Records from a data collection
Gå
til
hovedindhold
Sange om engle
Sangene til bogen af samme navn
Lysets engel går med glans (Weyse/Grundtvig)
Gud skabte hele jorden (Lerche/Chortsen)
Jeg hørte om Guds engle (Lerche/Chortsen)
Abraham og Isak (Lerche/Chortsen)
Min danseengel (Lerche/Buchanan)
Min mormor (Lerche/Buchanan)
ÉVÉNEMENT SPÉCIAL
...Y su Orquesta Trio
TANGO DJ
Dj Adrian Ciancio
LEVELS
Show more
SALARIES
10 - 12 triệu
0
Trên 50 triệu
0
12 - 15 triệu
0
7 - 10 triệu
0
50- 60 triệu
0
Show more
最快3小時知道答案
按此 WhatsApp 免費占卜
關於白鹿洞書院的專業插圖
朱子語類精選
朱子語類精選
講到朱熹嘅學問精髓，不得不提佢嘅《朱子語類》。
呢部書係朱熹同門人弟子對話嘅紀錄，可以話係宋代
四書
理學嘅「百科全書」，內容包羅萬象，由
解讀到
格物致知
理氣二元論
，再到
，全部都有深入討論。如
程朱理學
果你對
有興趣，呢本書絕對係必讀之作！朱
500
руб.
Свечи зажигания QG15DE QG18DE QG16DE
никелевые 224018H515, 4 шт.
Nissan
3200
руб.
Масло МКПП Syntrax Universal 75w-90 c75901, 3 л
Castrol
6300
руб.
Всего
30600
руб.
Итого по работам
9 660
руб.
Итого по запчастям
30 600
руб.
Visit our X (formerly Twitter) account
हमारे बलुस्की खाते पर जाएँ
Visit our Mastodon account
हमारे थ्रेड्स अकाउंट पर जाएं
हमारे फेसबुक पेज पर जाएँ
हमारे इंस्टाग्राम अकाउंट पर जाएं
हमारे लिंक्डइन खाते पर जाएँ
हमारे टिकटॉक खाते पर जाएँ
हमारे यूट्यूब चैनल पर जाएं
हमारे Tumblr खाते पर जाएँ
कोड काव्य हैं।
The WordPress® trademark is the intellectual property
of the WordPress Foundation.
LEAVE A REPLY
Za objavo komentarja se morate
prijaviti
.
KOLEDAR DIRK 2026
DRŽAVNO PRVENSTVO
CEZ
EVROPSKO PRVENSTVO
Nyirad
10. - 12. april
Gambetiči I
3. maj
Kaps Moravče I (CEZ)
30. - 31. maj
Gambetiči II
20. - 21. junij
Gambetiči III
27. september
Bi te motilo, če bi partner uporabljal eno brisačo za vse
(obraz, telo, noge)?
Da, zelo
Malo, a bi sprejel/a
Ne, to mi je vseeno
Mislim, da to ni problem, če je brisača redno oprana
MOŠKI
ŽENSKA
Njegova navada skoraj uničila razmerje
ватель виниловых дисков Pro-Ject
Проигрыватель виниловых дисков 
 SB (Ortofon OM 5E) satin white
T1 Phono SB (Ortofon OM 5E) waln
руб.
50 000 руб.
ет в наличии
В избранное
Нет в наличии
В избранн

PROBLEM TO WORK ON:
For each line of the data that has the word "виниловых", report that line.

WRITTEN REPLY:
ватель виниловых дисков Pro-Ject
Проигрыватель виниловых дисков 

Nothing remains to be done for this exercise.